01/10/2010 - 09:45 Hemeroteca

El primer ministro británico, Gordon Brown, prometió ayer “hacerlo mejor” ante la severa pérdida de popularidad sufrida en los 15 meses que lleva en el poder y las graves perspectivas electorales que le pronostican las encuestas, con una derrota segura ante los conservadores y, según la más amplia realizada hasta la fecha, con 35.000 consultas, con consecuencias que requerirán al menos una década en la oposición.
A dos días de su crucial intervención en el Congreso que desde ayer y hasta el próximo miércoles el Partido Laborista celebra en Manchester, Brown reconoció en una entrevista con la BBC errores, después de que un sondeo publicado ayer por el liberal The Observer, el de mayor envergadura publicado nunca, con tres meses de trabajo tras de sí y precisiones en los 238 asientos más marginales, augura una victoria de los conservadores de 146 escaños y la pérdida de asientos ostentados de forma ininterrumpida desde la I Guerra Mundial.
Además, destacados ministros del actual Gobierno, hasta ocho, como el veterano titular de Justicia, Jack Straw, o la responsable de Interior, Jacquie Smith; se verían desalojados de Westminster por una tendencia que, según la encuesta, apunta a un giro en el panorama británico cuya revocación implicaría para los laboristas un período en la sombra similar al de los conservadores tras su salida del poder en 1997 a raíz del empuje del Nuevo Laborismo encarnado por Tony Blair.

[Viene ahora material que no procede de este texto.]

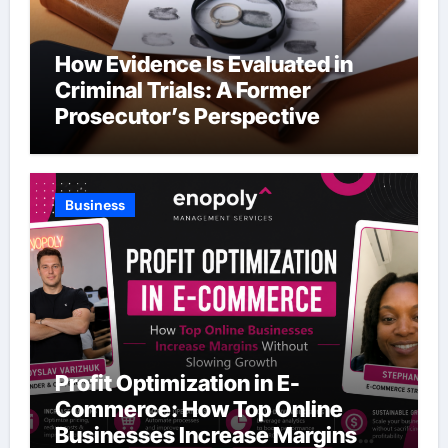
How Evidence Is Evaluated in
Criminal Trials: A Former
Prosecutor’s Perspective
Business
Profit Optimization in E-
Commerce: How Top Online
Businesses Increase Margins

Con todo, un estudio publicado por el diario Independent on Sunday recorta la distancia de 20 puntos que mayoritariamente venían ostentando los conservadores y deja una proyección de 39 por ciento para los de David Cameron, por el 27 por ciento que obtendría el Laborismo y el 21 por ciento al que se elevarían las posibilidades de los liberal demócratas, que esta misma semana celebraron también su cónclave anual.
Por todo, con el debate sobre su continuidad abierto y el carácter oficial adquirido ya por la campaña promovida para desalojarlo del número 10 de Downing Street, el mandatario escocés ha optado por la prudencia y, tras subrayar que no se va a “achicar” por la difícil situación a la que ha conducido al partido, apostó por el propósito de enmienda cuando resta poco más de año y medio para las generales.